Make an exact copy of the lines from the one containing "Image attached. Subject: **portal" to the end of the records below, and leave out everything else.

▸ Records for the exercise:
::::::::::

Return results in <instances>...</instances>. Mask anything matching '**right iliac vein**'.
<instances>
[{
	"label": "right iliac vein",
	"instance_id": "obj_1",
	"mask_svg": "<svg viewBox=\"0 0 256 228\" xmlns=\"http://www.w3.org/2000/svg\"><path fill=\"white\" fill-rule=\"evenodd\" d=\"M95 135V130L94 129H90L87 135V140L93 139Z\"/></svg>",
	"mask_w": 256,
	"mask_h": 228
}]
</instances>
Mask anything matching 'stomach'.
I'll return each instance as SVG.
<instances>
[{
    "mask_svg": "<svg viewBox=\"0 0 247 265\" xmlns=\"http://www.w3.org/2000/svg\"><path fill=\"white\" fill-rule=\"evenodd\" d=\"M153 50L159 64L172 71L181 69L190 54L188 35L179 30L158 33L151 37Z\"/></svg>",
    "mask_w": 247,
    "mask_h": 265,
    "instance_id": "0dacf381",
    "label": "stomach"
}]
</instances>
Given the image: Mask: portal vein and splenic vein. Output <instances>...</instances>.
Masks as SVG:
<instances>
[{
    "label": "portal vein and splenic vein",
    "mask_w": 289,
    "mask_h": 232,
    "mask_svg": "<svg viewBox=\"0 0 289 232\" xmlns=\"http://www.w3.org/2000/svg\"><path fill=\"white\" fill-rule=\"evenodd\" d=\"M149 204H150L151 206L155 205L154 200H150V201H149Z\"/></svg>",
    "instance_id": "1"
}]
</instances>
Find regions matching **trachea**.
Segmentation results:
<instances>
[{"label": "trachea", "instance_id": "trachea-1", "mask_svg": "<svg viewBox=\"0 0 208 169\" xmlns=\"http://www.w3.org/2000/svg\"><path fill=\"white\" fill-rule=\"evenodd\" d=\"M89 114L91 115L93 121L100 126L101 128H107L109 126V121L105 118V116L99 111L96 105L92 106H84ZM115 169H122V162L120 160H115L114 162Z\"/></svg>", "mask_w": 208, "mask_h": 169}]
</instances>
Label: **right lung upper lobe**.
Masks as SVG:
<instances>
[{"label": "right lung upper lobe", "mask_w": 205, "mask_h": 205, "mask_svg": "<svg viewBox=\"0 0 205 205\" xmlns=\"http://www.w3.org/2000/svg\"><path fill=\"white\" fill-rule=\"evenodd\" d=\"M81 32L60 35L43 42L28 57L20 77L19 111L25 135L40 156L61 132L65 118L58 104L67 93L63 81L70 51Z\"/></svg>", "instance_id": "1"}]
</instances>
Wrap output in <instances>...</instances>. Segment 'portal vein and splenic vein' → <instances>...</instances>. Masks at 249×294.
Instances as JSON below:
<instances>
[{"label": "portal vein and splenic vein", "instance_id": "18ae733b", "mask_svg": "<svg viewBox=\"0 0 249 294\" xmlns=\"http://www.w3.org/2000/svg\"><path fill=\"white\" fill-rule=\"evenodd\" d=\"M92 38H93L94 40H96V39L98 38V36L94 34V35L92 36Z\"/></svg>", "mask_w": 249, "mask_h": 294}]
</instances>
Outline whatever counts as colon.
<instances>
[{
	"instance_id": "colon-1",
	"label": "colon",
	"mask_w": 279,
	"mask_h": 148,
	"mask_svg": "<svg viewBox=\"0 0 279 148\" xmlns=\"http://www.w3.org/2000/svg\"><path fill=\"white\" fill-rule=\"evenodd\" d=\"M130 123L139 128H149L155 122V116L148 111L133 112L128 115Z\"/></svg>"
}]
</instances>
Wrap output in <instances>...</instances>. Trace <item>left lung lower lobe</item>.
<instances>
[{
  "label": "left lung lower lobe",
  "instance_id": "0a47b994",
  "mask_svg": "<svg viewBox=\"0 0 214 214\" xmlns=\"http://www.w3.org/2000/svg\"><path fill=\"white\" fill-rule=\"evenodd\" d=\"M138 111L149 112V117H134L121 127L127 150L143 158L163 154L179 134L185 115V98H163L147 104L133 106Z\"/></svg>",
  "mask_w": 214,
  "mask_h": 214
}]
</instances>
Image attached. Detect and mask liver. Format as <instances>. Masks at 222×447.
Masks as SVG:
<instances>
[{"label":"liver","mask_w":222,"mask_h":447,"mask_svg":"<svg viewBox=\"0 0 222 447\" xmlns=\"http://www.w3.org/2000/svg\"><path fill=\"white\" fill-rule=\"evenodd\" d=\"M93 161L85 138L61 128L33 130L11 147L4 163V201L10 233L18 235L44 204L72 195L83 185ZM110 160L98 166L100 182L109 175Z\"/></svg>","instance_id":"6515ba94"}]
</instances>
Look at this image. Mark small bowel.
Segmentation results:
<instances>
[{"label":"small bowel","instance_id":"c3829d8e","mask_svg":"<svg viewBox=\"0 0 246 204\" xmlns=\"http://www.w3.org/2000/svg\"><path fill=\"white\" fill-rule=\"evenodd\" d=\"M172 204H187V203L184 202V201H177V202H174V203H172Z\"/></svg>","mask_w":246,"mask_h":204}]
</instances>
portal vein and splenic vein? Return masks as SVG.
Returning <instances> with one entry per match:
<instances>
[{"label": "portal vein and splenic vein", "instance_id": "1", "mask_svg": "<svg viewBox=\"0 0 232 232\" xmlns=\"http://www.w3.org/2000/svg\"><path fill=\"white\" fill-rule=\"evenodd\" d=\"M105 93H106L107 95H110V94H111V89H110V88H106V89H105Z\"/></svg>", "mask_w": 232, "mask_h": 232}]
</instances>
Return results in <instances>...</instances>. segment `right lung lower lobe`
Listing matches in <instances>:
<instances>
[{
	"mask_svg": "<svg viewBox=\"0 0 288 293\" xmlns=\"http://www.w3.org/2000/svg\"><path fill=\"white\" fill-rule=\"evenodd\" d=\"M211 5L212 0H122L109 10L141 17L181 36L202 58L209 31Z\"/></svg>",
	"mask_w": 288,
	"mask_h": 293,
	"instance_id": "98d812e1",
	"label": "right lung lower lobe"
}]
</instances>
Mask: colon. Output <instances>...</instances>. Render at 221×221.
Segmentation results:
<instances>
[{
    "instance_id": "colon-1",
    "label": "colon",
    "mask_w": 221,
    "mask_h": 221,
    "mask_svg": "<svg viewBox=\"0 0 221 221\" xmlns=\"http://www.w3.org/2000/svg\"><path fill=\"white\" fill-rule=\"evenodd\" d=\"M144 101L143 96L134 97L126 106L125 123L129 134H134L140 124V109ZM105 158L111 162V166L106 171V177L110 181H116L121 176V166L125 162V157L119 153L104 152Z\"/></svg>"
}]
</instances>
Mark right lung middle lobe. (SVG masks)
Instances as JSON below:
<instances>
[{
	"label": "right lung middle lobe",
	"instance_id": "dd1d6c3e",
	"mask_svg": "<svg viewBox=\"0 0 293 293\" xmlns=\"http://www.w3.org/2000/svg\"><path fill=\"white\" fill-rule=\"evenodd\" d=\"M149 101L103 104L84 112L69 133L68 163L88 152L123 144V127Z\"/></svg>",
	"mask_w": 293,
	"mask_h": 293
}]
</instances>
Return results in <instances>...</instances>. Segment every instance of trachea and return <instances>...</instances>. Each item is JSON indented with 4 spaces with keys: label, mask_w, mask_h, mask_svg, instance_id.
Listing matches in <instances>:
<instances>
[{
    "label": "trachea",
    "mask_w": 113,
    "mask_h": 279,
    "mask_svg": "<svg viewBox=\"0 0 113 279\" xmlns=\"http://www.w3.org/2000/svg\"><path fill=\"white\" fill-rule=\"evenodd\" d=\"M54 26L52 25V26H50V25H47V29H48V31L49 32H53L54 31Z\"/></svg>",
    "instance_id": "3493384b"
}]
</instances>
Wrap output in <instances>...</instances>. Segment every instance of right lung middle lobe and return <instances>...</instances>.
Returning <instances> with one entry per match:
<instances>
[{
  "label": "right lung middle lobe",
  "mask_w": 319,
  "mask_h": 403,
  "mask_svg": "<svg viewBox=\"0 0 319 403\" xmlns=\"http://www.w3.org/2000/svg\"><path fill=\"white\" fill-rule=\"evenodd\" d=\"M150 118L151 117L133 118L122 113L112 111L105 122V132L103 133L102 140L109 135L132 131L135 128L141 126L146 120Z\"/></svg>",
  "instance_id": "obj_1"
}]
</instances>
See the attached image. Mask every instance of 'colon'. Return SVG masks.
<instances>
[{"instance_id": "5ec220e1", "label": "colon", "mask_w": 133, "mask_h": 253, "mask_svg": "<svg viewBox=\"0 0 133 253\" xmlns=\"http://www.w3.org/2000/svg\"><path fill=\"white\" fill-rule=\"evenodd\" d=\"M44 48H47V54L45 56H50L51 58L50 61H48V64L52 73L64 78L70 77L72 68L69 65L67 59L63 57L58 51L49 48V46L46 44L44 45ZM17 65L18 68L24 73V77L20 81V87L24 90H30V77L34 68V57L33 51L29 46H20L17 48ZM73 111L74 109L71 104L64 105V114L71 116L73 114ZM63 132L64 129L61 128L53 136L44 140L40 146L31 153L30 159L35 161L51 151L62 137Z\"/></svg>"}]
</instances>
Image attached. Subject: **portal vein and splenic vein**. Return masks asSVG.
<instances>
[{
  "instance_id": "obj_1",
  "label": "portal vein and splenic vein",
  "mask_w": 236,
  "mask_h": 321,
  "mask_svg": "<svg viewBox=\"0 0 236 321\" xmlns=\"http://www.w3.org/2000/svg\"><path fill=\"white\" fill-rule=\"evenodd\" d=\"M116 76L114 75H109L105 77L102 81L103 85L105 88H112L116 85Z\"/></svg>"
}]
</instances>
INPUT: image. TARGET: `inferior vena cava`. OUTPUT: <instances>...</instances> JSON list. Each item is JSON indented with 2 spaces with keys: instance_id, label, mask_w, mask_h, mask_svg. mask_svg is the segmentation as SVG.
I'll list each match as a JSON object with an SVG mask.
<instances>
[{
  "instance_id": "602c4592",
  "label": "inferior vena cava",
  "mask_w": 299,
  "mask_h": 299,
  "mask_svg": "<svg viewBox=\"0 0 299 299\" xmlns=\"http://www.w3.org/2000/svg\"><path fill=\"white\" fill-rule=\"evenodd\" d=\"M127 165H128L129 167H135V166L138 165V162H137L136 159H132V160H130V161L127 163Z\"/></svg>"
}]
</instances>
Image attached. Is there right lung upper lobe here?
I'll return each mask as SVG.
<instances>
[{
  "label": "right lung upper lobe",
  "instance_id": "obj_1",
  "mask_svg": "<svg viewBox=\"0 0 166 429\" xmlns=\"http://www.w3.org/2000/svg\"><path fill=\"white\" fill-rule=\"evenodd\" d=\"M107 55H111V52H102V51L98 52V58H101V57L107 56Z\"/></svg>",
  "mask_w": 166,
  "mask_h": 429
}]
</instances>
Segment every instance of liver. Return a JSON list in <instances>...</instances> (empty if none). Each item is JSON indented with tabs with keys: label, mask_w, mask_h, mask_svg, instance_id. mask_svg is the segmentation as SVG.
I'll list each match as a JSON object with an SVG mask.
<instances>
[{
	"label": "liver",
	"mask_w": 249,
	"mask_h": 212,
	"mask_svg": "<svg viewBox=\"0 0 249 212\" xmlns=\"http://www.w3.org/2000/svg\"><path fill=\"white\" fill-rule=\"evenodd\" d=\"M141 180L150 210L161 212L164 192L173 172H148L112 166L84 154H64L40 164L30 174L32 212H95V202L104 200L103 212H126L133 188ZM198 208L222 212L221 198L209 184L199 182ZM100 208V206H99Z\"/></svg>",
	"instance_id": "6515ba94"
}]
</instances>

::::::::::

▸ Your response:
Image attached. Subject: **portal vein and splenic vein**. Return masks asSVG.
<instances>
[{
  "instance_id": "obj_1",
  "label": "portal vein and splenic vein",
  "mask_w": 236,
  "mask_h": 321,
  "mask_svg": "<svg viewBox=\"0 0 236 321\" xmlns=\"http://www.w3.org/2000/svg\"><path fill=\"white\" fill-rule=\"evenodd\" d=\"M116 76L114 75H109L105 77L102 81L103 85L105 88H112L116 85Z\"/></svg>"
}]
</instances>
INPUT: image. TARGET: `inferior vena cava`. OUTPUT: <instances>...</instances> JSON list. Each item is JSON indented with 2 spaces with keys: instance_id, label, mask_w, mask_h, mask_svg. mask_svg is the segmentation as SVG.
I'll list each match as a JSON object with an SVG mask.
<instances>
[{
  "instance_id": "602c4592",
  "label": "inferior vena cava",
  "mask_w": 299,
  "mask_h": 299,
  "mask_svg": "<svg viewBox=\"0 0 299 299\" xmlns=\"http://www.w3.org/2000/svg\"><path fill=\"white\" fill-rule=\"evenodd\" d=\"M127 165H128L129 167H135V166L138 165V162H137L136 159H132V160H130V161L127 163Z\"/></svg>"
}]
</instances>
Image attached. Is there right lung upper lobe here?
I'll return each mask as SVG.
<instances>
[{
  "label": "right lung upper lobe",
  "instance_id": "obj_1",
  "mask_svg": "<svg viewBox=\"0 0 166 429\" xmlns=\"http://www.w3.org/2000/svg\"><path fill=\"white\" fill-rule=\"evenodd\" d=\"M107 55H111V52H102V51L98 52V58H101V57L107 56Z\"/></svg>",
  "mask_w": 166,
  "mask_h": 429
}]
</instances>
Segment every instance of liver. Return a JSON list in <instances>...</instances> (empty if none). Each item is JSON indented with tabs with keys: label, mask_w, mask_h, mask_svg, instance_id. mask_svg is the segmentation as SVG.
I'll list each match as a JSON object with an SVG mask.
<instances>
[{
	"label": "liver",
	"mask_w": 249,
	"mask_h": 212,
	"mask_svg": "<svg viewBox=\"0 0 249 212\" xmlns=\"http://www.w3.org/2000/svg\"><path fill=\"white\" fill-rule=\"evenodd\" d=\"M141 180L150 210L161 212L164 192L173 172H148L112 166L84 154H64L40 164L30 174L32 212H95V202L104 200L103 212H126L133 188ZM198 208L222 212L221 198L209 184L199 182ZM100 208V206H99Z\"/></svg>",
	"instance_id": "6515ba94"
}]
</instances>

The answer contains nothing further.